(Page images and extracted text)
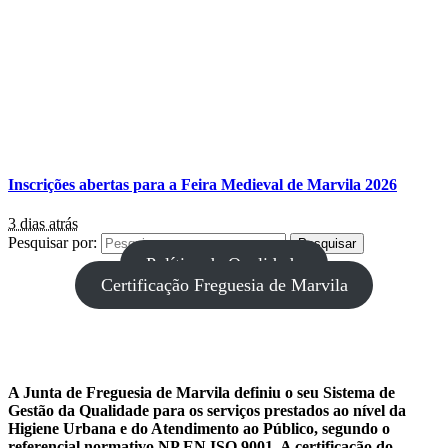
Inscrições abertas para a Feira Medieval de Marvila 2026
3 dias atrás
Pesquisar por:
Política da Qualidade
Certificação Freguesia de Marvila
A Junta de Freguesia de Marvila definiu o seu Sistema de
Gestão da Qualidade para os serviços prestados ao nível da
Higiene Urbana e do Atendimento ao Público, segundo o
referencial normativo NP EN ISO 9001. A certificação do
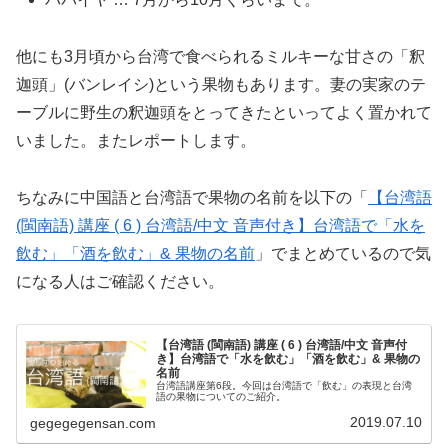
他にも3月頃から台湾で食べられるミルキーな甘さの「釈
迦頭」(バンレイシ)という果物もあります。妻の実家のテ
ーブルに野生の釈迦頭をとってきたといってよく置かれて
いました。またレポートします。
ちなみに中国語と台湾語で果物の名前を以下の「
【台湾語
(閩南語) 講座 ( 6 ) 台湾語/中文 音声付き】台湾語で「水を
飲む」「酒を飲む」& 果物の名前
」でまとめているので気
になる人はご確認ください。
【台湾語 (閩南語) 講座 ( 6 ) 台湾語/中文 音声付
き】台湾語で「水を飲む」「酒を飲む」& 果物の
名前
台湾語講座第6段。今回は台湾語で「飲む」の表現と台湾
語の果物についてのご紹介。
2019.07.10
gegegegensan.com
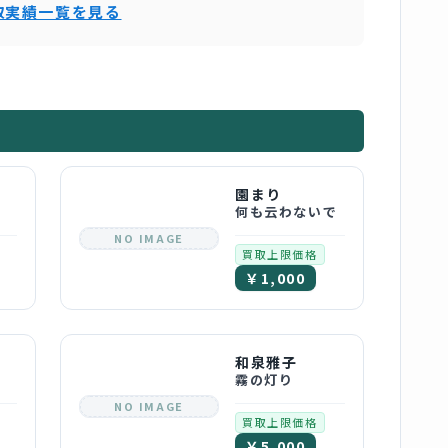
取実績一覧を見る
園まり
何も云わないで
NO IMAGE
買取上限価格
￥1,000
和泉雅子
霧の灯り
NO IMAGE
買取上限価格
￥5,000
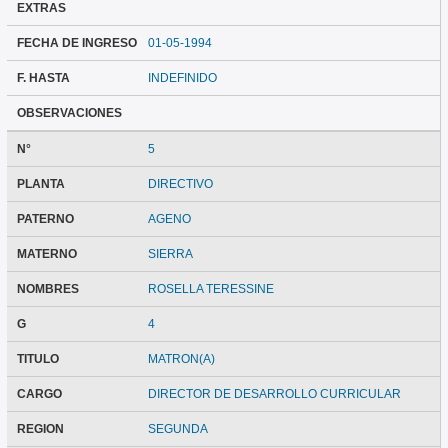
EXTRAS
FECHA DE INGRESO
01-05-1994
F. HASTA
INDEFINIDO
OBSERVACIONES
N°
5
PLANTA
DIRECTIVO
PATERNO
AGENO
MATERNO
SIERRA
NOMBRES
ROSELLA TERESSINE
G
4
TITULO
MATRON(A)
CARGO
DIRECTOR DE DESARROLLO CURRICULAR
REGION
SEGUNDA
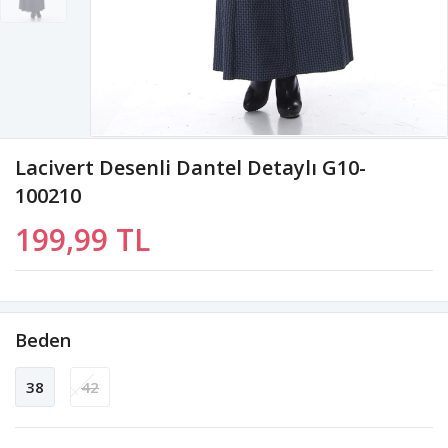
Lacivert Desenli Dantel Detaylı G10-
100210
199,99 TL
Beden
38
42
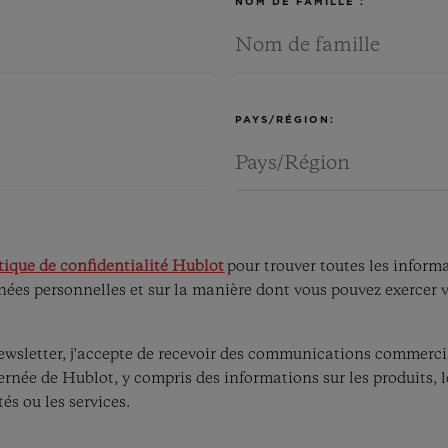
NOM DE FAMILLE :
PAYS/RÉGION:
tique de confidentialité Hublot
pour trouver toutes les informa
ées personnelles et sur la manière dont vous pouvez exercer v
wsletter, j'accepte de recevoir des communications commerci
ernée de Hublot, y compris des informations sur les produits, le
és ou les services.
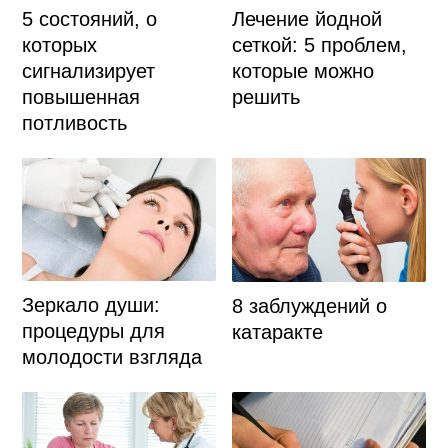
5 состояний, о
Лечение йодной
которых
сеткой: 5 проблем,
сигнализирует
которые можно
повышенная
решить
потливость
Зеркало души:
8 заблуждений о
процедуры для
катаракте
молодости взгляда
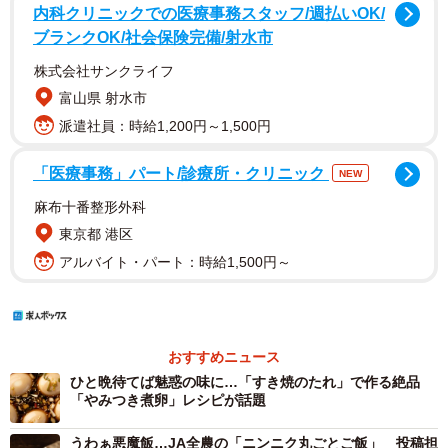
内科クリニックでの医療事務スタッフ/週払いOK/
ブランクOK/社会保険完備/射水市
株式会社サンクライフ
富山県 射水市
派遣社員：時給1,200円～1,500円
「医療事務」パート/診療所・クリニック
NEW
麻布十番整形外科
東京都 港区
アルバイト・パート：時給1,500円～
おすすめニュース
ひと晩待てば魅惑の味に…「すき焼のたれ」で作る絶品
「やみつき煮卵」レシピが話題
うわぁ悪魔飯…JA全農の「ニンニク丸ごとご飯」 投稿担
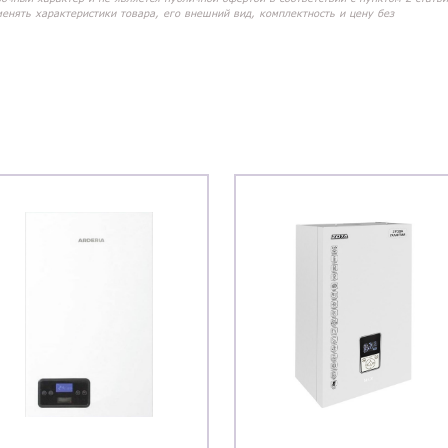
менять характеристики товара, его внешний вид, комплектность и цену без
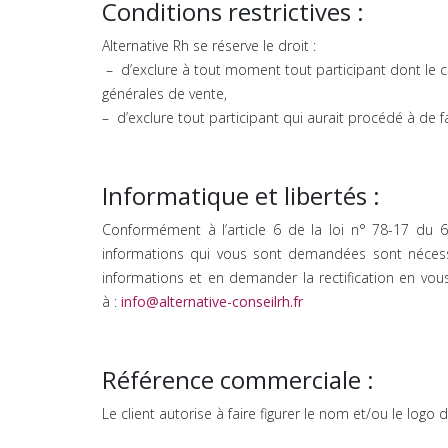
Conditions restrictives :
Alternative Rh se réserve le droit :
– d’exclure à tout moment tout participant dont le
générales de vente,
– d’exclure tout participant qui aurait procédé à de fa
Informatique et libertés :
Conformément à l’article 6 de la loi n° 78-17 du 6 
informations qui vous sont demandées sont nécessa
informations et en demander la rectification en vous
à :
info@alternative-conseilrh.fr
Référence commerciale :
Le client autorise à faire figurer le nom et/ou le logo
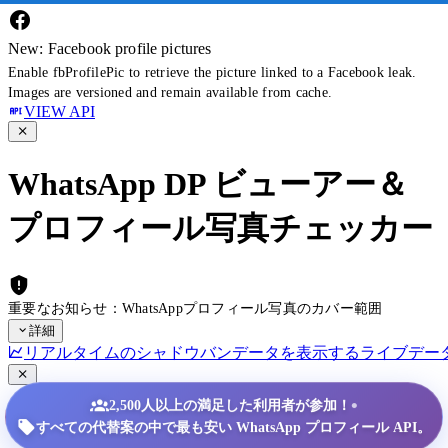
New: Facebook profile pictures
Enable fbProfilePic to retrieve the picture linked to a Facebook leak.
Images are versioned and remain available from cache.
VIEW API
WhatsApp DP ビューアー＆
プロフィール写真チェッカー
重要なお知らせ：WhatsAppプロフィール写真のカバー範囲
詳細
リアルタイムのシャドウバンデータを表示する
ライブデー
•
2,500人以上の満足した利用者が参加！
すべての代替案の中で最も安い WhatsApp プロフィール API。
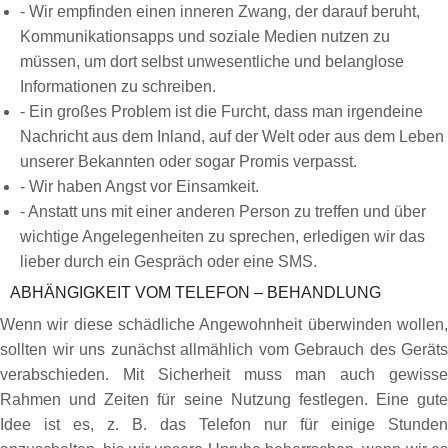
- Wir empfinden einen inneren Zwang, der darauf beruht,
Kommunikationsapps und soziale Medien nutzen zu
müssen, um dort selbst unwesentliche und belanglose
Informationen zu schreiben.
- Ein großes Problem ist die Furcht, dass man irgendeine
Nachricht aus dem Inland, auf der Welt oder aus dem Leben
unserer Bekannten oder sogar Promis verpasst.
- Wir haben Angst vor Einsamkeit.
- Anstatt uns mit einer anderen Person zu treffen und über
wichtige Angelegenheiten zu sprechen, erledigen wir das
lieber durch ein Gespräch oder eine SMS.
ABHÄNGIGKEIT VOM TELEFON – BEHANDLUNG
Wenn wir diese schädliche Angewohnheit überwinden wollen,
sollten wir uns zunächst allmählich vom Gebrauch des Geräts
verabschieden. Mit Sicherheit muss man auch gewisse
Rahmen und Zeiten für seine Nutzung festlegen. Eine gute
Idee ist es, z. B. das Telefon nur für einige Stunden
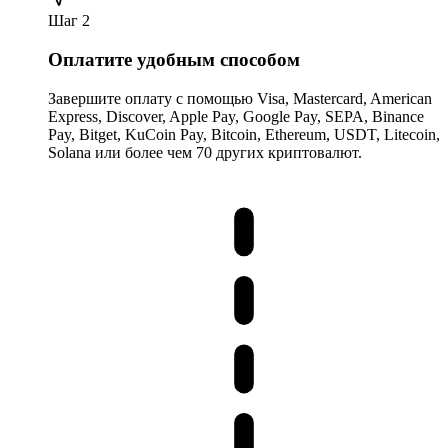
Шаг 2
Оплатите удобным способом
Завершите оплату с помощью Visa, Mastercard, American
Express, Discover, Apple Pay, Google Pay, SEPA, Binance
Pay, Bitget, KuCoin Pay, Bitcoin, Ethereum, USDT, Litecoin,
Solana или более чем 70 других криптовалют.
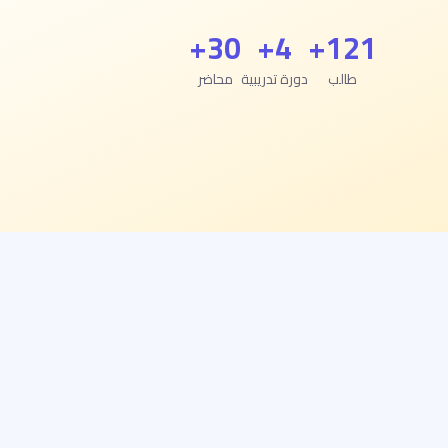
30+
4+
121+
طالب
دورة تدريبية
محاضر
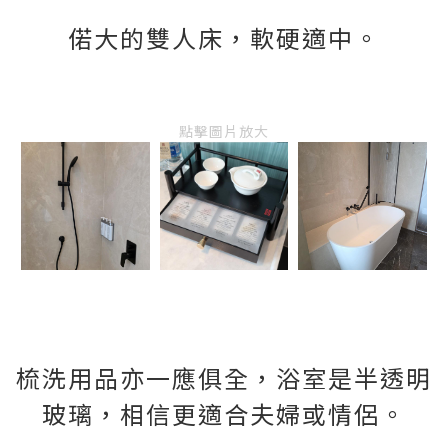
偌大的雙人床，軟硬適中。
點擊圖片放大
梳洗用品亦一應俱全，浴室是半透明
玻璃，相信更適合夫婦或情侶。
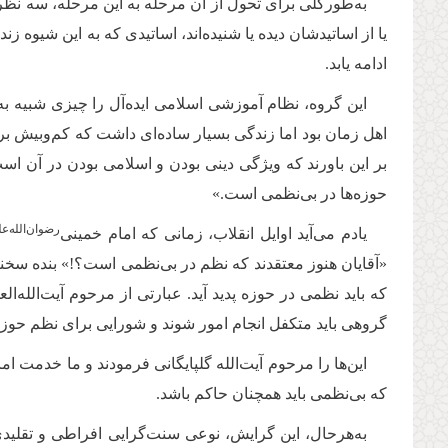
به‌طورکلی برای تحول از آن مرحله به این مرحله، سه نظری
یا از اساتیدشان دیده یا شنیده‌اند، اساتیدی که به این شیوه زن
ادامه یابد
.
این گروه، نظام آموزشی اسلامی ایده‌آل را چیزی شبیه به
اهل زمان بود اما زندگی بسیار ساده‌ای داشت که کم‌وبیش ب
بر این باورند که ویژگی دینی بودن و اسلامی بودن در آن اس
حوزه‌ها در بی‌نظمی است.»
‌رضوان‌‌الله‌‌عل
یادم می‌آید اوایل انقلاب، زمانی که امام خمینی‌
«آقایان هنوز معتقدند که نظم در بی‌نظمی است؟!» بنده سخ
که باید نظمی در حوزه پدید آید. عبارتی از مرحوم آیت‌الله
گروهی باید متکفل انجام امور شوند و شورایی برای نظم حو
این‌ها را مرحوم آیت‌الله گلپایگانی فرمودند و ما خدمت اما
که بی‌نظمی باید همچنان حاکم باشد
.
به‌هرحال، این گرایش، نوعی سنت‌گرایی افراطی و تقلیدی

### EXERCISE DETAILS
Give the lines of the entries above exactly as they appear, leaving out each picture.

### SOLUTION FOR THIS PROBLEM
Inscrições abertas para a Feira Medieval de Marvila 2026
3 dias atrás
Pesquisar por:
Política da Qualidade
Certificação Freguesia de Marvila
A Junta de Freguesia de Marvila definiu o seu Sistema de
Gestão da Qualidade para os serviços prestados ao nível da
Higiene Urbana e do Atendimento ao Público, segundo o
referencial normativo NP EN ISO 9001. A certificação do
他にも3月頃から台湾で食べられるミルキーな甘さの「釈
迦頭」(バンレイシ)という果物もあります。妻の実家のテ
ーブルに野生の釈迦頭をとってきたといってよく置かれて
いました。またレポートします。
ちなみに中国語と台湾語で果物の名前を以下の「
【台湾語
(閩南語) 講座 ( 6 ) 台湾語/中文 音声付き】台湾語で「水を
飲む」「酒を飲む」& 果物の名前
」でまとめているので気
になる人はご確認ください。
【台湾語 (閩南語) 講座 ( 6 ) 台湾語/中文 音声付
き】台湾語で「水を飲む」「酒を飲む」& 果物の
名前
台湾語講座第6段。今回は台湾語で「飲む」の表現と台湾
語の果物についてのご紹介。
2019.07.10
gegegegensan.com
取実績一覧を見る
園まり
何も云わないで
NO IMAGE
買取上限価格
￥1,000
和泉雅子
霧の灯り
NO IMAGE
買取上限価格
￥5,000
EXTRAS
FECHA DE INGRESO
01-05-1994
F. HASTA
INDEFINIDO
OBSERVACIONES
N°
5
PLANTA
DIRECTIVO
PATERNO
AGENO
MATERNO
SIERRA
NOMBRES
ROSELLA TERESSINE
G
4
TITULO
MATRON(A)
CARGO
DIRECTOR DE DESARROLLO CURRICULAR
REGION
SEGUNDA
Lacivert Desenli Dantel Detaylı G10-
100210
199,99 TL
Beden
38
42
NOM DE FAMILLE :
PAYS/RÉGION:
tique de confidentialité Hublot
pour trouver toutes les informa
ées personnelles et sur la manière dont vous pouvez exercer v
wsletter, j'accepte de recevoir des communications commerci
ernée de Hublot, y compris des informations sur les produits, le
és ou les services.
5 состояний, о
Лечение йодной
которых
сеткой: 5 проблем,
сигнализирует
которые можно
повышенная
решить
потливость
Зеркало души:
8 заблуждений о
процедуры для
катаракте
молодости взгляда
内科クリニックでの医療事務スタッフ/週払いOK/
ブランクOK/社会保険完備/射水市
株式会社サンクライフ
富山県 射水市
派遣社員：時給1,200円～1,500円
「医療事務」パート/診療所・クリニック
NEW
麻布十番整形外科
東京都 港区
アルバイト・パート：時給1,500円～
おすすめニュース
ひと晩待てば魅惑の味に…「すき焼のたれ」で作る絶品
「やみつき煮卵」レシピが話題
うわぁ悪魔飯…JA全農の「ニンニク丸ごとご飯」 投稿担
менять характеристики товара, его внешний вид, комплектность и цену без
Conditions restrictives :
Alternative Rh se réserve le droit :
– d’exclure à tout moment tout participant dont le
générales de vente,
– d’exclure tout participant qui aurait procédé à de fa
Informatique et libertés :
Conformément à l’article 6 de la loi n° 78-17 du 6 
informations qui vous sont demandées sont nécessa
informations et en demander la rectification en vous
à :
info@alternative-conseilrh.fr
Référence commerciale :
Le client autorise à faire figurer le nom et/ou le logo
New: Facebook profile pictures
Enable fbProfilePic to retrieve the picture linked to a Facebook leak.
Images are versioned and remain available from cache.
VIEW API
WhatsApp DP ビューアー＆
プロフィール写真チェッカー
重要なお知らせ：WhatsAppプロフィール写真のカバー範囲
詳細
リアルタイムのシャドウバンデータを表示する
ライブデー
•
2,500人以上の満足した利用者が参加！
すべての代替案の中で最も安い WhatsApp プロフィール API。
- Wir empfinden einen inneren Zwang, der darauf beruht,
Kommunikationsapps und soziale Medien nutzen zu
müssen, um dort selbst unwesentliche und belanglose
Informationen zu schreiben.
- Ein großes Problem ist die Furcht, dass man irgendeine
Nachricht aus dem Inland, auf der Welt oder aus dem Leben
unserer Bekannten oder sogar Promis verpasst.
- Wir haben Angst vor Einsamkeit.
- Anstatt uns mit einer anderen Person zu treffen und über
wichtige Angelegenheiten zu sprechen, erledigen wir das
lieber durch ein Gespräch oder eine SMS.
ABHÄNGIGKEIT VOM TELEFON – BEHANDLUNG
Wenn wir diese schädliche Angewohnheit überwinden wollen,
sollten wir uns zunächst allmählich vom Gebrauch des Geräts
verabschieden. Mit Sicherheit muss man auch gewisse
Rahmen und Zeiten für seine Nutzung festlegen. Eine gute
Idee ist es, z. B. das Telefon nur für einige Stunden
Шаг 2
Оплатите удобным способом
Завершите оплату с помощью Visa, Mastercard, American
Express, Discover, Apple Pay, Google Pay, SEPA, Binance
Pay, Bitget, KuCoin Pay, Bitcoin, Ethereum, USDT, Litecoin,
Solana или более чем 70 других криптовалют.
30+
4+
121+
طالب
دورة تدريبية
محاضر
偌大的雙人床，軟硬適中。
點擊圖片放大
梳洗用品亦一應俱全，浴室是半透明
玻璃，相信更適合夫婦或情侶。
به‌طورکلی برای تحول از آن مرحله به این مرحله، سه نظری
یا از اساتیدشان دیده یا شنیده‌اند، اساتیدی که به این شیوه زن
ادامه یابد
.
این گروه، نظام آموزشی اسلامی ایده‌آل را چیزی شبیه به
اهل زمان بود اما زندگی بسیار ساده‌ای داشت که کم‌وبیش ب
بر این باورند که ویژگی دینی بودن و اسلامی بودن در آن اس
حوزه‌ها در بی‌نظمی است.»
‌رضوان‌‌الله‌‌عل
یادم می‌آید اوایل انقلاب، زمانی که امام خمینی‌
«آقایان هنوز معتقدند که نظم در بی‌نظمی است؟!» بنده سخ
که باید نظمی در حوزه پدید آید. عبارتی از مرحوم آیت‌الله
گروهی باید متکفل انجام امور شوند و شورایی برای نظم حو
این‌ها را مرحوم آیت‌الله گلپایگانی فرمودند و ما خدمت اما
که بی‌نظمی باید همچنان حاکم باشد
.
به‌هرحال، این گرایش، نوعی سنت‌گرایی افراطی و تقلیدی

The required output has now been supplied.